Pig Tales
I’ve never been to Amerton Farm Park and yesterday’s visit was very nearly my last! The trouble with ice is you can’t see it and as soon as I stepped out of the car I very nearly went my length!
Luckily I still had hold of the door handle so just about preserved my dignity all though there were a few barely concealed grins from spectators wondering why I’d suddenly disappeared from view.
It wasn’t as if I hadn’t been prepared either. I had on my best walking boots which, in view of what I’d paid for them, ought to have taken me up Everest and back, but were actually more useful as a pair of skates.
The one thing I was thankful for was my huge, thickly padded, mole skin jacket. It’s huge because it belongs to Nearest & Dearest and I’d purloined it in anticipation of several freezing hours hanging over fences and pens studying the various merits of Tamworths, Old Spots, Berkshires and the rest of the porcine variations common to the pig keeping fraternity.
How wrong can you be! Our pig keeping course was confined to the conference room with liberal supplies of tea and the heating nearing tropical proportions! The nearest we actually got to a pig were the slide show images!
In spite of this, the course was really quite good. It was funded by DEFRA and focussed on all the many rules and regulations surrounding the keeping of pigs. Once again this made me realise how much our farmers are stifled with red tape. Although this is often frustrating, especially when, by their own admission, DEFRA’s on-line services which are supposed to make things easier and quicker do not always work properly.

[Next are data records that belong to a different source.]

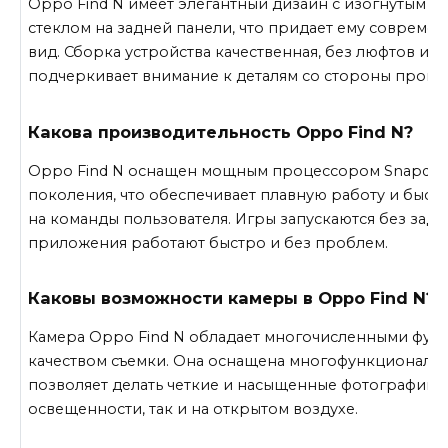
Oppo Find N имеет элегантный дизайн с изогнутым э
стеклом на задней панели, что придает ему совреме
вид. Сборка устройства качественная, без люфтов и с
подчеркивает внимание к деталям со стороны произ
Какова производительность Oppo Find N?
Oppo Find N оснащен мощным процессором Snapdra
поколения, что обеспечивает плавную работу и быст
на команды пользователя. Игры запускаются без зад
приложения работают быстро и без проблем.
Каковы возможности камеры в Oppo Find N?
Камера Oppo Find N обладает многочисленными фун
качеством съемки. Она оснащена многофункциональн
позволяет делать четкие и насыщенные фотографии к
освещенности, так и на открытом воздухе.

For the public though, it is very reassuring to know that it has access to the safest and most welfare friendly produced meat in the world. What a pity then most people still head for the cheap, foreign imports, blithely unaware that many of these producers do not stick to the same vigorous welfare codes and traceability standards as Britain does.
It’s all a far cry from when my Pa kept pigs during the sixties. He kept three or four sows free range before it became a buzz word simply because that’s how most pigs were kept on farms. The huge intensive factory units were still to get off the ground and the use of antibiotics not yet wide spread.
Keeping animals under very intensive conditions involves a constant struggle against disease which can have a knock on effect on the human population, hence the copious amount of red tape and traceability rules. Our European confederates are not so fussy even though they are bound by the same regulations as us.
Take battery hens for instance … Oh no, don’t take battery hens! One hobby horse is enough for one day!
- This made me think of the stories my hubby tells about when his dad had a pig farm during and after the last war. Perhaps I'll find time to write some of them.
- Interesting to hear about exactly what meat we eat; but getting through that red tape in the UK seems an impossible task.
- Sounds painful, Sue, and hope you haven't had any delayed reaction. I can recall when the farm opposite a school I taught at used to bring a piglet across to show the children.